* **Task to carry out**: Find how many lines in the data below mention "from". Give the number only.

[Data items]
# # # # # # #

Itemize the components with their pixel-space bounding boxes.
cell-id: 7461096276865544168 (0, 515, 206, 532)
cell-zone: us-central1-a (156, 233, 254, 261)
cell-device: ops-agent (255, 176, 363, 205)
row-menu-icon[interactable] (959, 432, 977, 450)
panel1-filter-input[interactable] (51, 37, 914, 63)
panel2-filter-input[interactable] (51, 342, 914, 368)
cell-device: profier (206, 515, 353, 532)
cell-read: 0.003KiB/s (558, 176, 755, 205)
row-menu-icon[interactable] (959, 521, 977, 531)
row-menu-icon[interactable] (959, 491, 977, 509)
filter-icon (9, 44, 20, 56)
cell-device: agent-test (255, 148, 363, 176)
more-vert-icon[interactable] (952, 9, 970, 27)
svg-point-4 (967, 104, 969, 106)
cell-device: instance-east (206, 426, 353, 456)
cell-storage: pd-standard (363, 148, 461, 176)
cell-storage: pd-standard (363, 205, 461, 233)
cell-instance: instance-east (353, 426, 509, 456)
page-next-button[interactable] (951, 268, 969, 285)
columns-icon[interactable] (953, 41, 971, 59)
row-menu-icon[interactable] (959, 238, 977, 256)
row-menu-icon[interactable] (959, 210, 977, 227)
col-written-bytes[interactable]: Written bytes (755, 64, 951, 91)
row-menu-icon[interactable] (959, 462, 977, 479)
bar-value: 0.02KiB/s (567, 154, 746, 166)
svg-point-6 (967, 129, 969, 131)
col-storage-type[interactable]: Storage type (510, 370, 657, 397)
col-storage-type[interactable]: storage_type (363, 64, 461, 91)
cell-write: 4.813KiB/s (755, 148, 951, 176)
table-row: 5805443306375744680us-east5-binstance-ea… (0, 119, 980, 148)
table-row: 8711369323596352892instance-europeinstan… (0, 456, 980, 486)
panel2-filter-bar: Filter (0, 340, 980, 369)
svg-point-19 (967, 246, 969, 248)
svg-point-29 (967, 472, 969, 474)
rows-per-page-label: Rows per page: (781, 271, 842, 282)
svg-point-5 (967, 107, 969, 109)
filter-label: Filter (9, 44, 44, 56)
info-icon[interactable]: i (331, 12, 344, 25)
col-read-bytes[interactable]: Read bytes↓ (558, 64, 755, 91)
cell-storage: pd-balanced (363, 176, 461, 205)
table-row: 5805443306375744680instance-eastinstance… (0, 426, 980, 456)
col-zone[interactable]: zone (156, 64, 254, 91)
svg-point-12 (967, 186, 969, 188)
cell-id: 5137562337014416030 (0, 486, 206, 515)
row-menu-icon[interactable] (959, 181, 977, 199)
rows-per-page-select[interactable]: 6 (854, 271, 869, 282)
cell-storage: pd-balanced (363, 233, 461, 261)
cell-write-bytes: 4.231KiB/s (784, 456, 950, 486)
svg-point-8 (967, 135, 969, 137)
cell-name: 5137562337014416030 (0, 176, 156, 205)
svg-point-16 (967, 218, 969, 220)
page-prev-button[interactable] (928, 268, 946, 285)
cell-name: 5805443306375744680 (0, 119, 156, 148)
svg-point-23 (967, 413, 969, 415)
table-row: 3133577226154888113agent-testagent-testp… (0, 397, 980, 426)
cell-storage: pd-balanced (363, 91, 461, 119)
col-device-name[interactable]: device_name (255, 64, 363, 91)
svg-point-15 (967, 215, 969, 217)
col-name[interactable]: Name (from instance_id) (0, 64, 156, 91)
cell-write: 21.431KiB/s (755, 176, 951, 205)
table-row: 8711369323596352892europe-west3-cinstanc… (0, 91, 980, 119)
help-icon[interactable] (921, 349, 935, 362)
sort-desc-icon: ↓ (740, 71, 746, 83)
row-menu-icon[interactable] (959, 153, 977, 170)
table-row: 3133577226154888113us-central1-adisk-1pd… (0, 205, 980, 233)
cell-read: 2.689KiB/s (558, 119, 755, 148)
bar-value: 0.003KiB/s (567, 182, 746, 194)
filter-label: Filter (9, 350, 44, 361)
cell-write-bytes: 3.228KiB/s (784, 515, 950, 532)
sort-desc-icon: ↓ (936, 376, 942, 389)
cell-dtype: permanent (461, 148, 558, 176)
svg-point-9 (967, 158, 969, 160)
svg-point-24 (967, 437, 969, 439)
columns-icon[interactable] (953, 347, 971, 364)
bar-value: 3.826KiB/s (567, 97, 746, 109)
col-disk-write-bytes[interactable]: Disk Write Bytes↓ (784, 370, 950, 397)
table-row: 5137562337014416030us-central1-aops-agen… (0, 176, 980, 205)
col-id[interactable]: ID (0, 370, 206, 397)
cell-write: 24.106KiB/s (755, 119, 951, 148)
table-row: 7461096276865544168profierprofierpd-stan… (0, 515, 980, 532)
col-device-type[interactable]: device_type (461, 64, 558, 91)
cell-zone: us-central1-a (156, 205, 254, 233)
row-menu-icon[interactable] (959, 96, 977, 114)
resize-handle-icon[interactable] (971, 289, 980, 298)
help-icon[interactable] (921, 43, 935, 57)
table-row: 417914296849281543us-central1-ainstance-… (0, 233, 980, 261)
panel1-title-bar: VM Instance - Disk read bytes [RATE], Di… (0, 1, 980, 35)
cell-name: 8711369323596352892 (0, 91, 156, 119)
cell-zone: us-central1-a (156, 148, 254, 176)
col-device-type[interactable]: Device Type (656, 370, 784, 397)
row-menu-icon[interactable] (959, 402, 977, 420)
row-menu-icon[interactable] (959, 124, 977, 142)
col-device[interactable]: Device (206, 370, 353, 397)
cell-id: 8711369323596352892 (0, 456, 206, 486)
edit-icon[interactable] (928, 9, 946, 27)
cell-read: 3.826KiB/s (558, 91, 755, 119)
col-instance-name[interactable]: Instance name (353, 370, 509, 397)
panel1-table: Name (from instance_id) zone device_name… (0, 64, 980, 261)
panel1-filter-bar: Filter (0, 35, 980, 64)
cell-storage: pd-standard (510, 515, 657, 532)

# # # # # # #

* **Exercise result**: 2